A confidence number without a per-dimension breakdown and a recommended action isn't auditable. It's a vibe with a decimal point. This is the scoring engine that started inside BoardPath, extracted into a zero-dependency npm package because the most reusable part of a product is the part that doesn't know which product it's in.
BoardPath had a scoring engine before it had paying customers. Every answer the system gave a board came back with a 0–100 confidence score and a per-dimension breakdown — authority, grounding, retrieval quality, and the rest. It was the part of the product that made a skeptic willing to act on an AI answer.
Then the same logic kept getting reached for in other projects. A forensic document tool wanted it. A side experiment wanted it. Each time, a slightly different copy of the same scorer got pasted in — and each copy drifted a little further from the others. A bug fixed in one didn't reach the others. A new dimension added in one made the rest quietly out of date.
The logic wasn't specific to any of the three products it lived inside — which is exactly why it shouldn't have lived inside any of them. That's the moment a feature is telling you it wants to be a library.
The scoring engine never knew what a CC&R was. It didn't retrieve anything. It didn't call a model. It took signals a RAG pipeline already produces — retrieval scores, document metadata, citation overlap, how much the retrieved chunks agreed with each other — and composed them into one auditable number with a reason attached to every point.
The governance lived in which documents got ranked how. The scoring was
domain-agnostic the whole time — the boundary just hadn't been drawn. Drawing it meant
pulling the scorer out and publishing it as transparent-confidence.

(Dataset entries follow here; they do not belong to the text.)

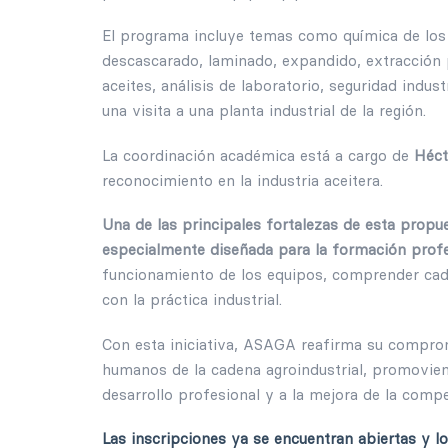
El programa incluye temas como química de los 
descascarado, laminado, expandido, extracción 
aceites, análisis de laboratorio, seguridad indu
una visita a una planta industrial de la región.
La coordinación académica está a cargo de
Héct
reconocimiento en la industria aceitera.
Una de las principales fortalezas de esta propue
especialmente diseñada para la formación profe
funcionamiento de los equipos, comprender cada
con la práctica industrial.
Con esta iniciativa, ASAGA reafirma su comprom
humanos de la cadena agroindustrial, promovien
desarrollo profesional y a la mejora de la compet
Las inscripciones ya se encuentran abiertas y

Every scorecard is built from eight independently weighted dimensions, each with its own reason string so the final number can always be taken apart and defended:
It ships as dual ESM/CJS, fully typed, with 412 tests and versioned algorithm schemas so a score computed today can be reproduced tomorrow. The whole library is small enough that there is nothing to audit but the package itself.

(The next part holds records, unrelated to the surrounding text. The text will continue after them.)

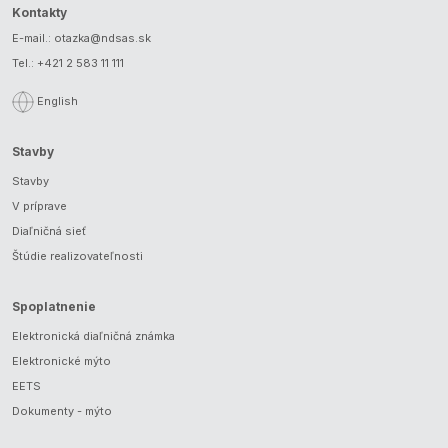
Kontakty
E-mail.:
otazka@ndsas.sk
Tel.:
+421 2 583 11 111
English
Stavby
Stavby
V príprave
Diaľničná sieť
Štúdie realizovateľnosti
Spoplatnenie
Elektronická diaľničná známka
Elektronické mýto
EETS
Dokumenty - mýto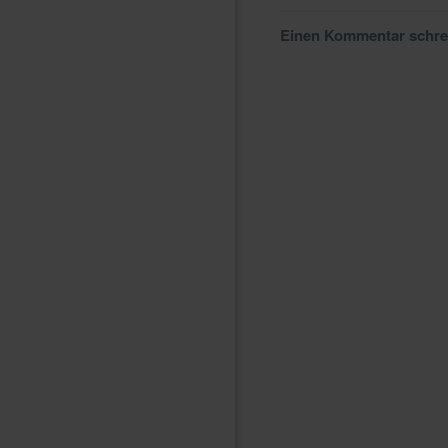
Einen Kommentar schr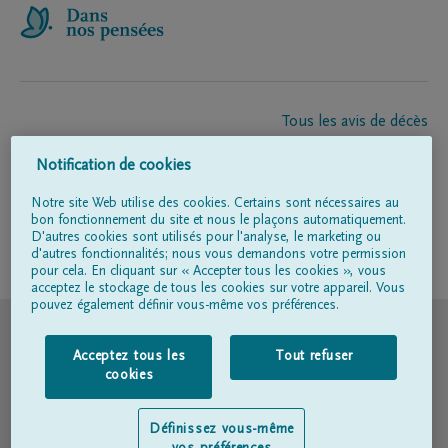
Tous les avis de décès
À propos de nous
Notification de cookies
Entrepreneur de pompes funèbres
Contact
Notre site Web utilise des cookies. Certains sont nécessaires au
bon fonctionnement du site et nous le plaçons automatiquement.
D'autres cookies sont utilisés pour l'analyse, le marketing ou
d'autres fonctionnalités; nous vous demandons votre permission
Suivez-nous sur
pour cela. En cliquant sur « Accepter tous les cookies », vous
acceptez le stockage de tous les cookies sur votre appareil. Vous
pouvez également définir vous-même vos préférences.
© DELA
Acceptez tous les
Tout refuser
Conditions d'utilisation
cookies
Déclaration relative à la vie privée
Définissez vous-même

Extracting the scorer forced an honesty that was easy to skip while it was buried in a product. Three decisions defined what it became.
If the job is scoring and policy — not retrieval, not inference — it should run with what the caller already has. No ML stack, no server, no model calls. For a library whose entire purpose is trust, a dependency tree is a liability. Zero-dependency is a hard architectural constraint here, not a preference.
This is the line that separates it from RAGAs, TruLens, and DeepEval. Those are evaluation
frameworks — they run offline, after the fact, and call an LLM to judge answer quality.
transparent-confidence runs inline, the moment the system answers,
using signals already in hand. No extra round-trip. It sits next to the eval tools, not on
top of them.
Every scorecard comes back with a recommendation — answer,
review, or abstain — and a reason string. A score you have
to interpret is a score you'll ignore under load. The point is to gate on it: drop below
your threshold and the question routes to a human before the user ever sees the response.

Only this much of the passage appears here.